Wednesday, December 28, 2011

Theater Review: On a Clear Day You Can See Forever

The morning after Barbara Harris opened in The Apple Tree at the Shubert in October of 1966, Walter Kerr in the New York Times noted that Harris is “exquisite, appetizing, alarming, seductive, out of her mind, irresistible and from now on unavoidable.” I had seen the performance, but I made it a habit to get to the Shubert from time to time (a standing room ticket cost something like $2.40 in those days) to witness the magic at least six more times.

It was especially rewarding to watch Harris then because exactly one year earlier I saw her perform stoically in a mess of a show entitled On a Clear Day You Can See Forever. And although Burton Lane’s musical score was extraordinarily lilting, the work’s book about a woman with ESP was thin and often incomprehensible. Alan Jay Lerner’s libretto dealt with a young woman named Daisy Gamble (Harris) who is being treated by a Freudian analyst for a smoking habit. It is when she is under hypnosis that the doctor appears to be falling in love with Melinda, the person Daisy was in a past life. Alan Jay Lerner’s book might have been deadly dull, but Burton Lane’s score was a melodic marvel.

A revival of the 1965 musical at the St. James, which stars Harry Connick Jr., fares slightly better. This time Peter Parnell’s revised book, set in 1974, centers around Mark Bruckner (Harry Connick, Jr.), a psychiatrist who reluctantly agrees to treat a young, gay florist’s assistant, David Gamble (David Turner), for a smoking addiction. If he were to be cured, David feels, his boyfriend will agree to marry him. While under hypnosis, the addicted lad divulges that he had previously existed as Melinda Wells (Jessie Mueller), a jazz singer in the 1940s. It is Melinda who apparently interests the psychiatrist and that’s the reason the young man is asked to return for more sessions. Melinda, it appears, is the only one who can make the psychiatrist stop grieving for his deceased wife. (I should note here that Mueller is a suave, brassy belter, and there were moments when she evoked Garland.)

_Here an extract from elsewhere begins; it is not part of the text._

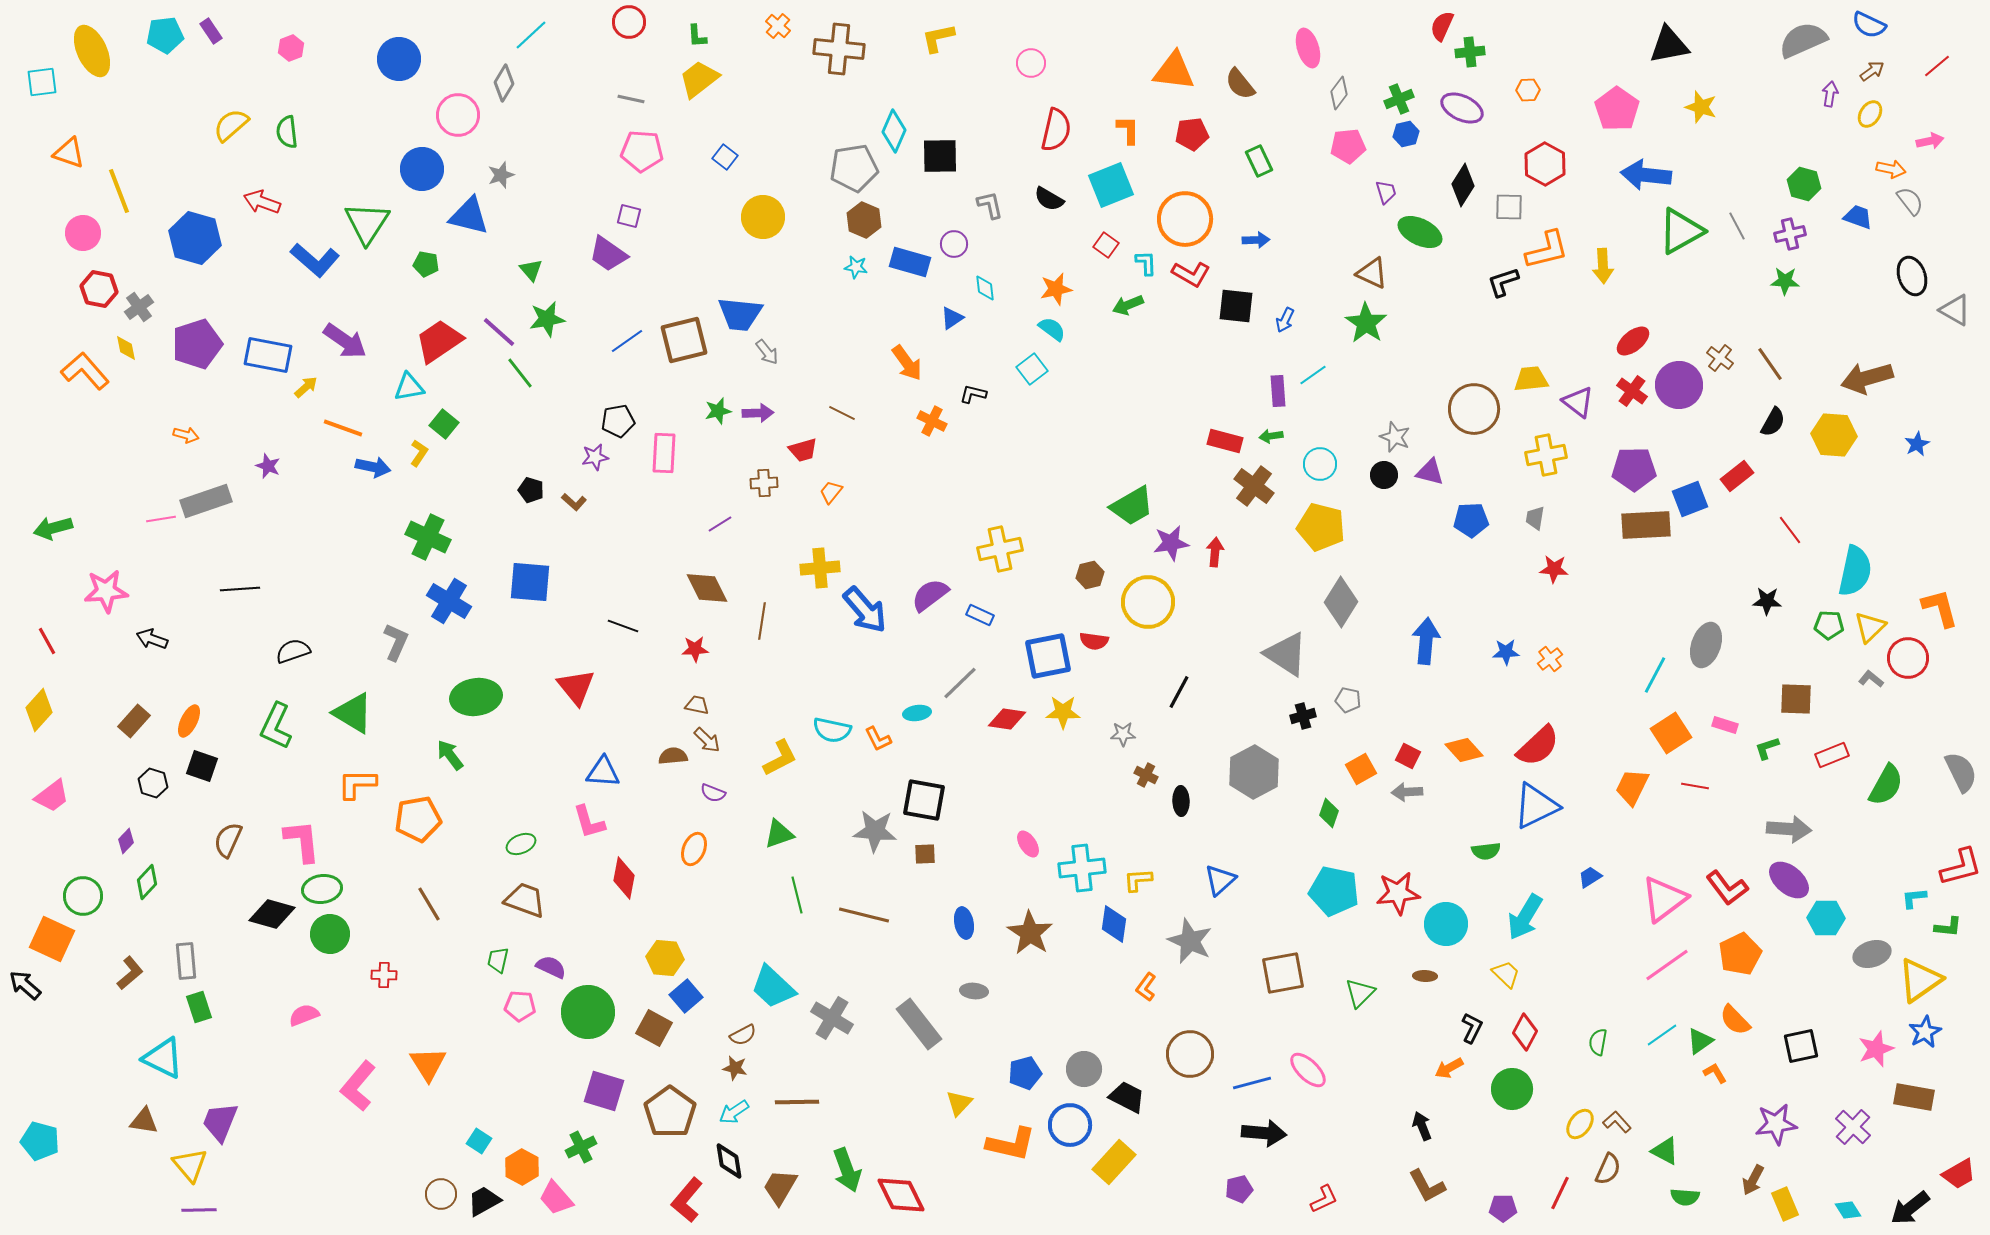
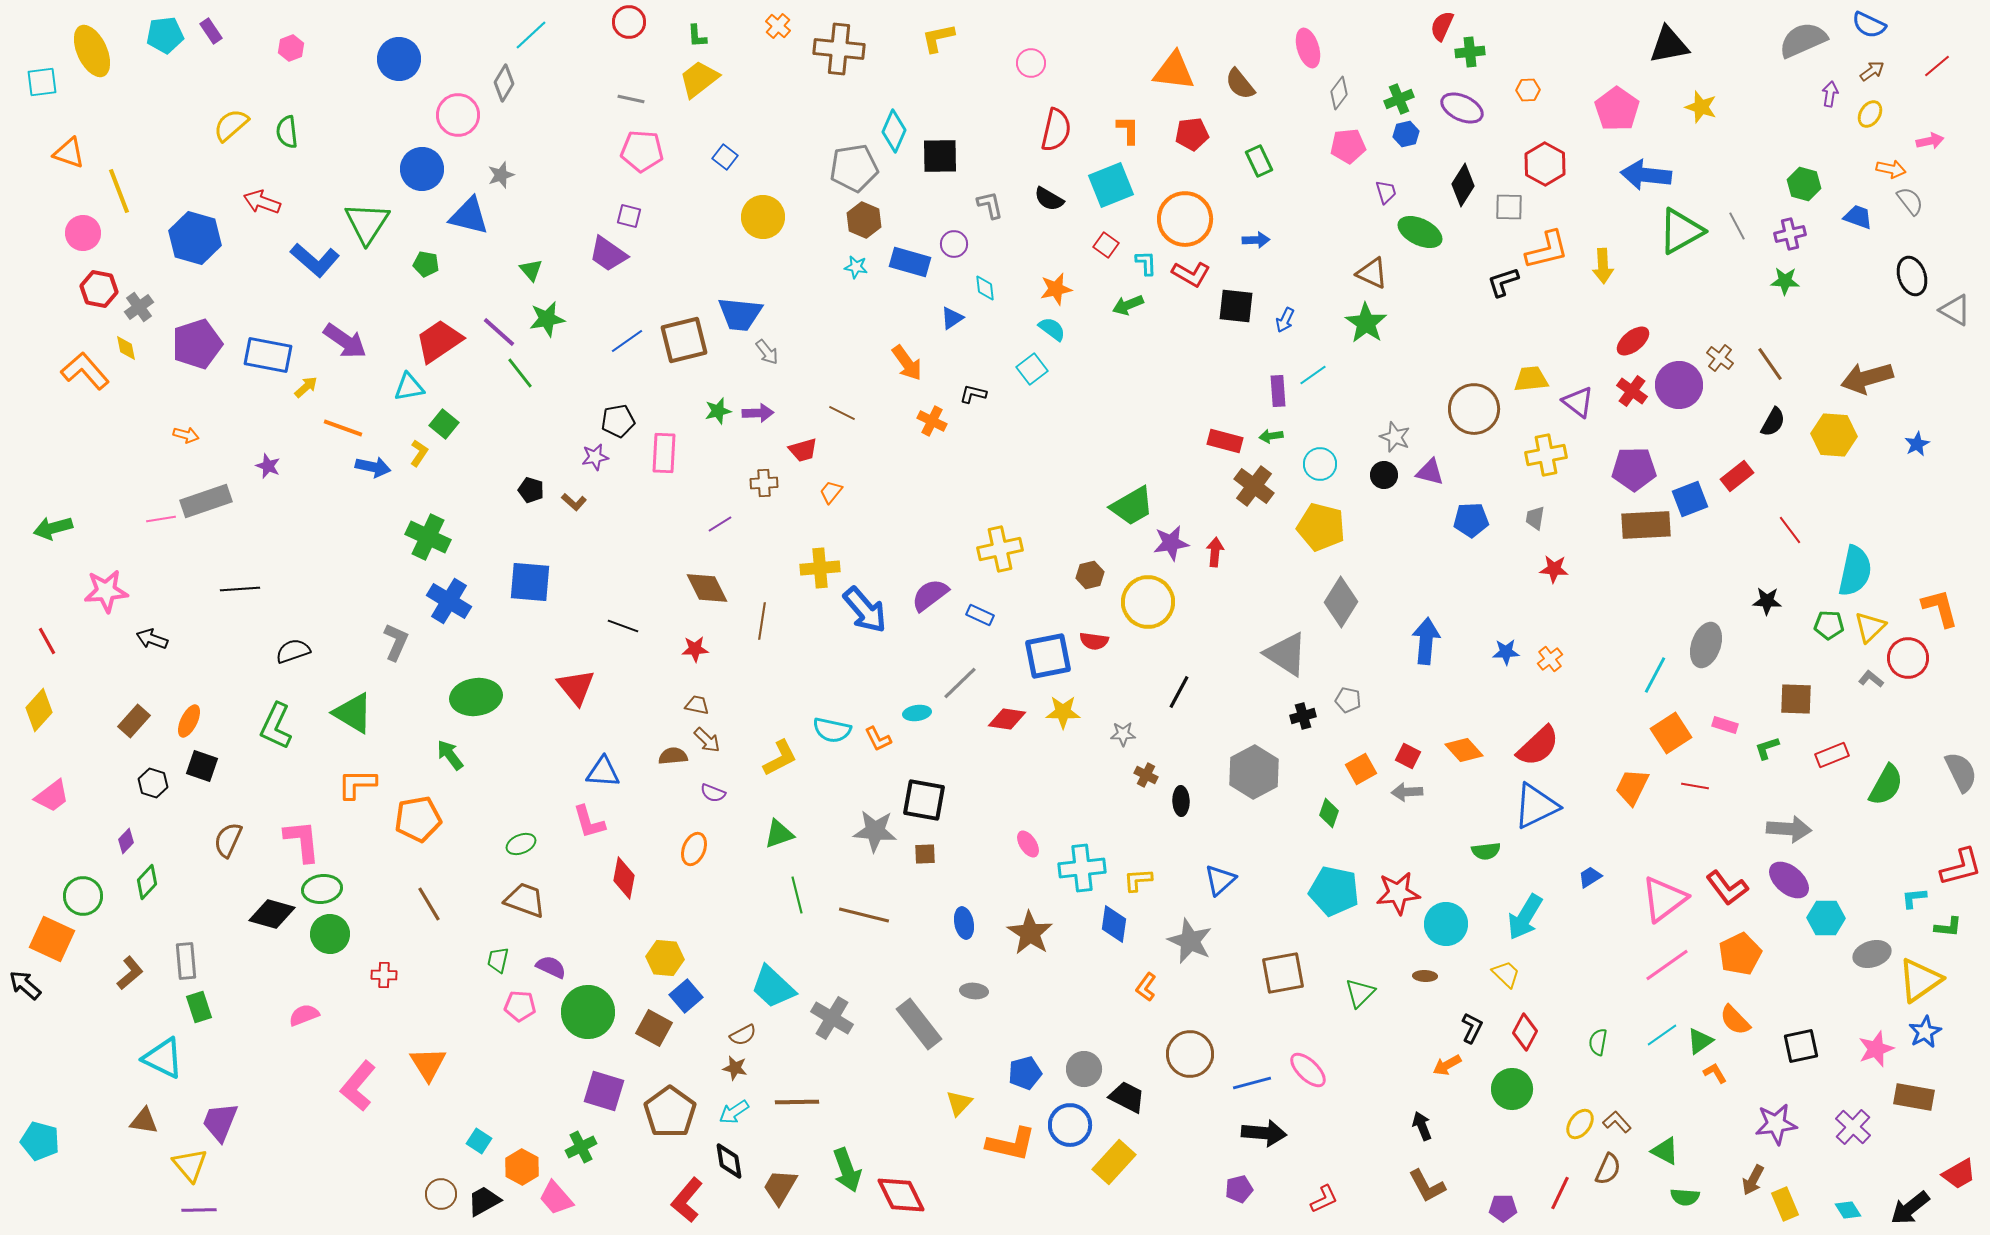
orange arrow at (1449, 1068): moved 2 px left, 3 px up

The new libretto might be somewhat more effective than the work’s original book, but it is still often obtuse and inane. The pop art, bright sets by Christine Jones are appealing; and so, too, are Catherine Zuber’s colorful costumes. Credit Jo-Ann M.Hunter for some energetic (but unoriginal) choreography. However, it is the memorably buoyant musical numbers that keep the show alive. Some of the songs have been lifted from other Lerner and Lane works. A favorite, for example, is “Too Late Now” (“Too late now to forget your smile/The way we’d cling when we danced awhile...”) from Royal Wedding (1951), the movie musical that featured Fred Astaire and Jane Powell.

Still, the musical has been damaged once again by another bizarre book. Michael Stewart, the Broadway librettist, appears to have been stymied. He has moved the story forward by ten years. But by changing the time period, adding a gay counterplot and focusing on the psychologist, there hasn’t been much done to improve the libretto. And yet, Michael Mayer, the show’s director, does what he can to hold our attention.

It’s fair and logical to assume that most of the audience was at the St. James to see and hear Harry Connick Jr. And he does a great deal to bring Bruckner, a man beset by various troubles, to vibrant life. The show’s book, however, remains its primary problem. After playwright James Kirkwood saw the original production, he mentioned that he was feeling so happy in the intermission because he didn’t know how it was going to end. “I didn’t either,” Lerner added, and “that was the trouble.” There are some cyclic pleasures to be had at the St. James now, but they have still not found a suitable way to being down the curtain.